Tuesday, July 20, 2010

Why Can’t Monopoly Money Be Real?

In my house we have frequent family game nights. This is an opportunity for the entire family to sit down together and enjoy sibling rivalry, er, family bonding. I always think about how great it would be if the paper game money were real. I don't think I would know what to do. Roll around in it? Try to spend as much as possible (think Richard Pryor in Brewster's Millions)? Realistically, I realize money doesn't solve everything. Our current administration begs to differ.

President Obama has spent a lot of time in the past two weeks…wait, his entire Presidency…blaming the economic problems on the GOP, or former President Bush, depending on the speech and the end goal expected. While I agree certain aspects of the problems in our country can be laid at the feet of W, not everything falls in this category. But the blame game is quite popular these days, just in select locations. Did you see the latest approval ratings to come out of the capital? 85%. I am caught between disbelief and laughter. Either the poll was small, think 100 people, or there is a lot of imbibing in the big city. Then again, the most recent poll of Arizona puts the President's approval at a teensy 28%, so I guess it must be true. I mean, come on, those Arizonans are pretty pissed off at the government and have no reason to tell anything but the whole truth on a poll, right? But I digress.

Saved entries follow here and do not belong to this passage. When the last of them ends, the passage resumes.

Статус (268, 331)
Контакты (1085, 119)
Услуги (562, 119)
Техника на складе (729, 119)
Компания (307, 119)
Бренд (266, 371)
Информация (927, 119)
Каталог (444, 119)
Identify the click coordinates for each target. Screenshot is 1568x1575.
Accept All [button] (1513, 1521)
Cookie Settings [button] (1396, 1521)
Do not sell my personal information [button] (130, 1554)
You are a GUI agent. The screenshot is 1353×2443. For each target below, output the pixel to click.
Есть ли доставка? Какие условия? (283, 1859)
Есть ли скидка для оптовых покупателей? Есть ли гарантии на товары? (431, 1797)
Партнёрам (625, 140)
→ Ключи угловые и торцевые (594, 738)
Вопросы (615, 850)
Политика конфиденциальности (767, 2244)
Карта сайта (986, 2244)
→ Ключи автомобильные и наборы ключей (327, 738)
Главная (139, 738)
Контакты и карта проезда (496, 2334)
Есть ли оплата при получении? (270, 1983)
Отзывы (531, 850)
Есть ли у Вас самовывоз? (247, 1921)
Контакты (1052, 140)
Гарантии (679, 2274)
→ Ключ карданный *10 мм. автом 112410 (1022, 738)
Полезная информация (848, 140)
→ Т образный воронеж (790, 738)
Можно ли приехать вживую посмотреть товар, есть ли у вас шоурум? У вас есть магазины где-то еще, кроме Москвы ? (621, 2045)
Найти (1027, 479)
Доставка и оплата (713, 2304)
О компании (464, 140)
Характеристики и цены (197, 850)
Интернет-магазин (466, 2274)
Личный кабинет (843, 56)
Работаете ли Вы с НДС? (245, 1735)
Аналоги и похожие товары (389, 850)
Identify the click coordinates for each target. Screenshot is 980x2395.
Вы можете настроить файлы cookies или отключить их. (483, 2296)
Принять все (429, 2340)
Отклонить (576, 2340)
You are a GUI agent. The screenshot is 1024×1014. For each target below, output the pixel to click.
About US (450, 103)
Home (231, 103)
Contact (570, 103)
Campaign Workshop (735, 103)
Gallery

The economic woes of the United States are going to be here for a while. I have a hard time believing anything coming from this administration, but particularly feel cheated and lied to about the current economic status of our country. Before anyone starts the blame game, or the defense of the Chosen One, read this link: http://blog.heritage.org/2009/03/24/bush-deficit-vs-obama-deficit-in-pictures/. See the pretty pictures of the deficit during W and after? President Obama predicts the deficit to be cut in half by 2013. HOW? How will this be possible? This is a pretty bold claim from an administration who claims the massive stimulus bill passed 17 months ago actually did its job. Of course it did. How else would the country be graced with the presence of so many new roadways being named after Obama? Obama and his ego probably had that provision written into the fine print of the bill.

Unemployment remains high. The numbers "have improved." What a great turn of phrase. I consider improvement that requires a pat on the back to be larger than +/- .2 percent. Of course, in the society we live in, where even the biggest failures receive a ribbon for "participating," this is not shocking. Americans live to praise the mediocre. How else do people get elected with no business being in an elected position? On a related side note, one of the first places to begin repairing this rift would be in our nation's education system: primary, secondary and at institutions of higher learning. Case in point for the academy: the student who felt deserving of an "A" simply by attending every class, regardless of test score. Not to mention, the academy is where the liberal minions are trained and brainwashed. We need to spend less time appreciating failure and more time focusing on results. And I am not convinced this administration is "results" oriented. I am also not convinced this administration will be around to see any long term results. "I would rather be a great one term President than…." You get the picture.

Now we have the passage of the financial reform bill. According to a July 15, 2010 article from The New York Times, the bill "reasserts the importance of federal supervision of financial transactions." You can read the full article here: http://www.nytimes.com/2010/07/16/business/16regulate.html?_r=1. The question I have is this: who is in charge of supervising the federal government's financial transactions? Answer: TAXPAYING AMERICANS. Remember, this only includes 53% of us. The other 47% doesn't get a say. In fact, I think that until the federal government magically does away with taxes (which will never, ever happen), then those who don't pay shouldn't get to vote these kinds of administrations into office in the first place.

The federal government's partial solution to the economic crisis was to print more money. It's that easy. Credit card companies found ways around the 2009 Credit Card Reform Act. Ask me about my current opinion of Capital One's "new policies." It is not a far stretch of the imagination to think financial institutions can't find a way to skirt the new rules of Big Brother. Just like kids find a way to secretly hold all that play money, it can and will happen.